What’s in Your Arena? is an EN series sponsored by Attwood Equestrian Surfaces in which riders share their favorite jumping exercises. This week, however, being at Rolex and all, we’re taking a slightly different tack! Let’s have a look at some of the show jumping fences that appeared on today’s course in the Rolex Stadium.
As usual, Richard Jeffery’s course was as much a work of art as it was a physical challenge. Save a few sponsor logo fences it was distinctly Kentucky themed, with several of the obstacles recycled from the 2010 World Equestrian Games held here at the Kentucky Horse Park.

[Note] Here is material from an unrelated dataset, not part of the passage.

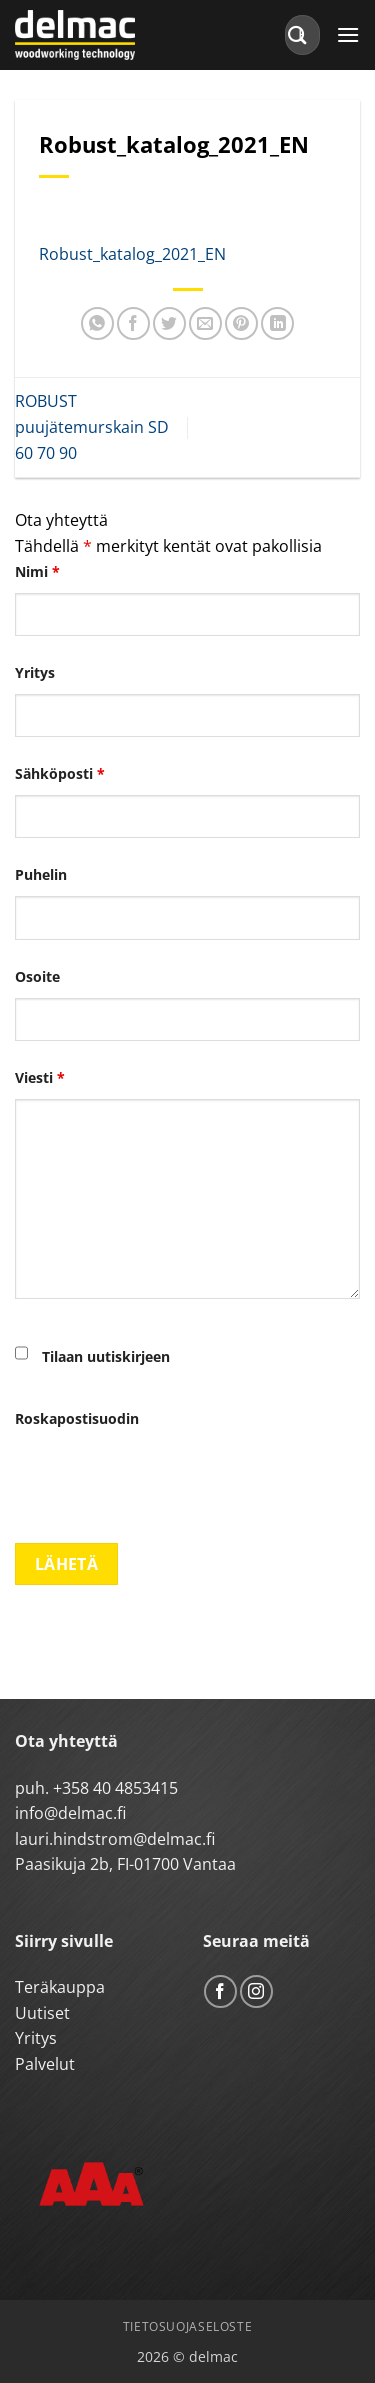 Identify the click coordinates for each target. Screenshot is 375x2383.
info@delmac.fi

“The inspiration for these fences is taken from local horse farms and other landmarks that identify the Bluegrass area of Kentucky as the Thoroughbred breeding capital of the world,” he explains.
A few examples:
The wings of this jump are inspired by the A-frame stallion barns at this iconic Lexington Thoroughbred breeding farm. The farm, which was formed by John R. Gaines, considered the founder of the Breeders Cup, has been home to many influential stallions. Their most successful stallion is surely Tapit, who who has sired dozens of graded stakes winners. Check out photos of the actual Gainesway Farm here.
Race Track Rail
The inspiration here is clear — distance markers at a race track — but do you know what the various colors indicate? Answer: Black/white pole = 16th mile, green/white = eighth mile, red/white = quarter mile.
Keeneland Race Course
When you turn right into Keeneland, you might notice a distinctive old iron post in the center of the drive. It’s marked with the letters “KA,” as it was salvaged from the long-gone Kentucky Association race track that was once located in downtown Lexington. Check out more Keeneland history here.
Man o’ War
2017 marks the 100th anniversary of Man o’ War’s birth, a landmark the Kentucky Horse Park is celebrating throughout the year, including a tribute at its International Museum of the Horse. “Big Red” won 20 of 21 races at ages 2 and 3, including the Preakness and the Belmont Stakes by a whopping 20 lengths.
This fence pays tribute to Calumet Farm, with its iconic white board fencing and red-and-white barns, as well as one of its best known stallions, Whirlaway. The poles are inspired by the farm’s racing silk colors, “devil’s red” and blue. Visit the Calumet Farm website here.
Job well done to all of this weekend’s finishers! Go Eventing.